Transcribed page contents

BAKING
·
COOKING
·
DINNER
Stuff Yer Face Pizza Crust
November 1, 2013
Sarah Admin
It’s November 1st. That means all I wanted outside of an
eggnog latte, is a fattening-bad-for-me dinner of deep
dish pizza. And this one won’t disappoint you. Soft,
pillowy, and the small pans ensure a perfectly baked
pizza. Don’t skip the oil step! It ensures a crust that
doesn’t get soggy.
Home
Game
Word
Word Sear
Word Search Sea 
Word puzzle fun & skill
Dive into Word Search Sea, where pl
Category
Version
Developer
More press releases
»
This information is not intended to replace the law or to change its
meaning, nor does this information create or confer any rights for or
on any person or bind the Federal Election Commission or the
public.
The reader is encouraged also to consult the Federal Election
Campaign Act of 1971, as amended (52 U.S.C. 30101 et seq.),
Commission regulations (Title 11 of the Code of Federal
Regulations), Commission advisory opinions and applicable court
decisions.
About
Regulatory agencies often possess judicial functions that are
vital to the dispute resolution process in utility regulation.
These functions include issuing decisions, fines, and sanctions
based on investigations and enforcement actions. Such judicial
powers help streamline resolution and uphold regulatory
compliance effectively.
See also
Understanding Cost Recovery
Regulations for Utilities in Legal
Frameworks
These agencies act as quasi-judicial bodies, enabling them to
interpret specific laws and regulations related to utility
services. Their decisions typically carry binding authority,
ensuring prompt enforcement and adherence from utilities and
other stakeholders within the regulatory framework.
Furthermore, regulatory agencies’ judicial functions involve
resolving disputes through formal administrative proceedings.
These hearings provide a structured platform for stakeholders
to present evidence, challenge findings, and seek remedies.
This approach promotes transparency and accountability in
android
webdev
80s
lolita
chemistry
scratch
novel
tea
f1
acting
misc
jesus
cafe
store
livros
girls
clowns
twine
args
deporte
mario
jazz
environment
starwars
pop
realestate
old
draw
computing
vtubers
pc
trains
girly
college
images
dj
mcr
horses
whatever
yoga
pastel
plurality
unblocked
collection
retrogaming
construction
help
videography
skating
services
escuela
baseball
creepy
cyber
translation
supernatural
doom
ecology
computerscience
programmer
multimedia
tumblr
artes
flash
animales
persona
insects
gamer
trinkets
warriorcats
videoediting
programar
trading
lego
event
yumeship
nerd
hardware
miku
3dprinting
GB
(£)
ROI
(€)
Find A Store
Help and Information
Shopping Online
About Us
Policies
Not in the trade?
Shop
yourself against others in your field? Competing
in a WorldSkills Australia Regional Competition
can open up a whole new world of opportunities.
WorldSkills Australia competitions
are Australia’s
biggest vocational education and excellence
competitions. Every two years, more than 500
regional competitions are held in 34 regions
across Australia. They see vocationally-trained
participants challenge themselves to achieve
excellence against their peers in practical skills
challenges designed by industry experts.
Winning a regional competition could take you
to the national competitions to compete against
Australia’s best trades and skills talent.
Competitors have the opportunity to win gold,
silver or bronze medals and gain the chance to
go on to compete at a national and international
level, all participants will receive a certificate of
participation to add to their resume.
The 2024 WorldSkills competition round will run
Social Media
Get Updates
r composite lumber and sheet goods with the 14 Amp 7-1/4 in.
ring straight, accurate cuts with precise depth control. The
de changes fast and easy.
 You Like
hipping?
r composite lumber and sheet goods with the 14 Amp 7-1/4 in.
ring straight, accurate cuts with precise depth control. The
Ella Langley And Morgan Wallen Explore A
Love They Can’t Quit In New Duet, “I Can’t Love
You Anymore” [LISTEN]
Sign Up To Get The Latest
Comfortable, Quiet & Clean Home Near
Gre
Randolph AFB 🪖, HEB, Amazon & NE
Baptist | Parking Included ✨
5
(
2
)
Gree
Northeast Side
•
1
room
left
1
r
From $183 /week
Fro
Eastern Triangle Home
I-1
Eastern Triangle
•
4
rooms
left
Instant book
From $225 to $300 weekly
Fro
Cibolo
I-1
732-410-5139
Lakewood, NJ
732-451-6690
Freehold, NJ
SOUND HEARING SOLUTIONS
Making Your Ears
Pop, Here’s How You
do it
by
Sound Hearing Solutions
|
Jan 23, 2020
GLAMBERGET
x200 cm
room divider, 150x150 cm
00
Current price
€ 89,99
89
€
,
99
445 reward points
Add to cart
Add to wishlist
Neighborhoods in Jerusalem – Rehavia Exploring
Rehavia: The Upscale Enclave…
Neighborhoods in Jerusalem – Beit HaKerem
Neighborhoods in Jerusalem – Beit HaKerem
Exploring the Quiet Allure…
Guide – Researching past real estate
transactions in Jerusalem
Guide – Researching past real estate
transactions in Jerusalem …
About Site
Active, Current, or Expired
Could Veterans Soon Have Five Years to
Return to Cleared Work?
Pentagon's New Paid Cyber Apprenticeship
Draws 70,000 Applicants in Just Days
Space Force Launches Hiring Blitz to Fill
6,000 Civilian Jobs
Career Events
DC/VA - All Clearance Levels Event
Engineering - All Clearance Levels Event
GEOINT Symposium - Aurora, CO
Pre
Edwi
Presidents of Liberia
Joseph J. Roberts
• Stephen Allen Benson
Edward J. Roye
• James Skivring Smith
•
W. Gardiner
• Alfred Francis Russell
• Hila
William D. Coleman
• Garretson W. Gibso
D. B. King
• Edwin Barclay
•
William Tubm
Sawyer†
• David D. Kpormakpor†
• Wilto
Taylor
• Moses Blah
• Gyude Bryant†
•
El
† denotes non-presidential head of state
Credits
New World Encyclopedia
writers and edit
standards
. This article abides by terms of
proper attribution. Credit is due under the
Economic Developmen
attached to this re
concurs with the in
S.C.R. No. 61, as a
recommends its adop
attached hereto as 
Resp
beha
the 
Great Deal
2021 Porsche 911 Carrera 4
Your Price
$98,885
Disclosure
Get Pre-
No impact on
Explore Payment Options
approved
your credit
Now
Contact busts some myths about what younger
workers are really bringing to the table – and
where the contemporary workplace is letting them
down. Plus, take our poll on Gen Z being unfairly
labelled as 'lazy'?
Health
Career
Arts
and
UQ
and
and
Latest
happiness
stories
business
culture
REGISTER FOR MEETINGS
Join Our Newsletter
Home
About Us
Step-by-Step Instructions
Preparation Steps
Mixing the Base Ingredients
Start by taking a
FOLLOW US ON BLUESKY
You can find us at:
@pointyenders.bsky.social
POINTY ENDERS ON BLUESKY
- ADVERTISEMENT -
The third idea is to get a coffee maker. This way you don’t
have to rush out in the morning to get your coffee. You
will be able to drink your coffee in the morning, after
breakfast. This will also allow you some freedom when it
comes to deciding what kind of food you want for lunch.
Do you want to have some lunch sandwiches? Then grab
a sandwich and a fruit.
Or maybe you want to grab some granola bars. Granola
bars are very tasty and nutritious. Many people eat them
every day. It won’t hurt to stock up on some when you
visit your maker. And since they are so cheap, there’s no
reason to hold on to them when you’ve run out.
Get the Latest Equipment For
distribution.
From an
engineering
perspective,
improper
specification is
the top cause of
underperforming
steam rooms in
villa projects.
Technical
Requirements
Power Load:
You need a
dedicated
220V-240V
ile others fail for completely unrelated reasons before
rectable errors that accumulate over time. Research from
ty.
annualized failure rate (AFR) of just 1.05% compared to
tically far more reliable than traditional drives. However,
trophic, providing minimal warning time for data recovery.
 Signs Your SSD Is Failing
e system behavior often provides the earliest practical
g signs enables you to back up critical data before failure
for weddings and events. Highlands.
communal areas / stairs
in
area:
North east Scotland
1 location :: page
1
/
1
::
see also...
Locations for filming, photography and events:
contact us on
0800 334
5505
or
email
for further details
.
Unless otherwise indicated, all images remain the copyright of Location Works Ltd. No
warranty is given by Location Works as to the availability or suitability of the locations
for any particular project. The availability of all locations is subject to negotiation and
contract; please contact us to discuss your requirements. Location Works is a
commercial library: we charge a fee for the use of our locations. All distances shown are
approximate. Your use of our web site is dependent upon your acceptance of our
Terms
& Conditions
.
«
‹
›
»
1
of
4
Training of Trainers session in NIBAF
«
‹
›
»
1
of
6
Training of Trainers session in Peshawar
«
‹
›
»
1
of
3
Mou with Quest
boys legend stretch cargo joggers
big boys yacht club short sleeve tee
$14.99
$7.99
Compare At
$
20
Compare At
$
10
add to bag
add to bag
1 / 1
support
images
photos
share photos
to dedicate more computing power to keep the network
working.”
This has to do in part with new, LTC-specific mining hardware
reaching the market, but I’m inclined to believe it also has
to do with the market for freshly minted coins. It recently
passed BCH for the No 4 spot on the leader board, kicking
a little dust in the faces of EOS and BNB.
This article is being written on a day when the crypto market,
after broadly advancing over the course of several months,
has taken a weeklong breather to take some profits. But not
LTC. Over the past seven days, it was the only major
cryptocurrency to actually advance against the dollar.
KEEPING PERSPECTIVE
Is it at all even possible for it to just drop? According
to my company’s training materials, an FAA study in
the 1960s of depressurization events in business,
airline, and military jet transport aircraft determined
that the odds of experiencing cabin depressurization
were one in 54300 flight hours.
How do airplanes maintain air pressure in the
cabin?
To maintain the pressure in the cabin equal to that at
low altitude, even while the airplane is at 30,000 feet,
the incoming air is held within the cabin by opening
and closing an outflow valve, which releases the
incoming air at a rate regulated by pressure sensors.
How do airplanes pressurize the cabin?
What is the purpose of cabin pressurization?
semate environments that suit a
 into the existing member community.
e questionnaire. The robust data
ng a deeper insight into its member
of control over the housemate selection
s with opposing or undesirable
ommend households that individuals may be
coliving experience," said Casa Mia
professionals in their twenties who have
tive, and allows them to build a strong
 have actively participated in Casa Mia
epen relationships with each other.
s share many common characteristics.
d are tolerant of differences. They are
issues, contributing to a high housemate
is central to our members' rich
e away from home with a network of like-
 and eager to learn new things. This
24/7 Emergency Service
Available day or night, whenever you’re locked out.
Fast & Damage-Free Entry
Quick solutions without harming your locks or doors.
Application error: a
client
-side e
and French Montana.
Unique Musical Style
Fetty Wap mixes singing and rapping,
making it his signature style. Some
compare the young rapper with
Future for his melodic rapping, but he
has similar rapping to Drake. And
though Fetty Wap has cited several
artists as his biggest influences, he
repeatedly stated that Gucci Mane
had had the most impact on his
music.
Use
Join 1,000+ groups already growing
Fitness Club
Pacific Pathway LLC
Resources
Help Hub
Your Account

# [Problem statement]
Beginning with the line above that contains "breakfast. This will", copy each line exactly up to and including the line that contains "bars are very", and go no further.

# [Finished task]
breakfast. This will also allow you some freedom when it
comes to deciding what kind of food you want for lunch.
Do you want to have some lunch sandwiches? Then grab
a sandwich and a fruit.
Or maybe you want to grab some granola bars. Granola
bars are very tasty and nutritious. Many people eat them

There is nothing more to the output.